» Instructions for the task:
Will you output all of the data below exactly, omitting the images?

» Data excerpt:
----------------------------------------

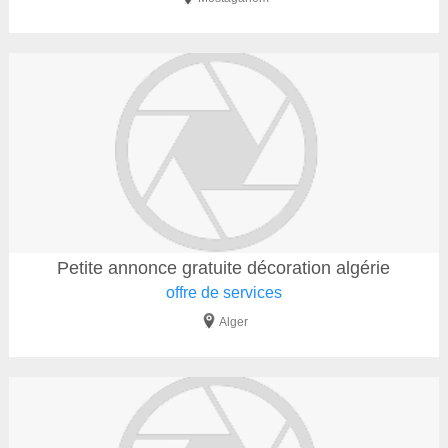
Petite annonce gratuite décoration algérie
offre de services
Alger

----------------------------------------

» Response:
Petite annonce gratuite décoration algérie
offre de services
Alger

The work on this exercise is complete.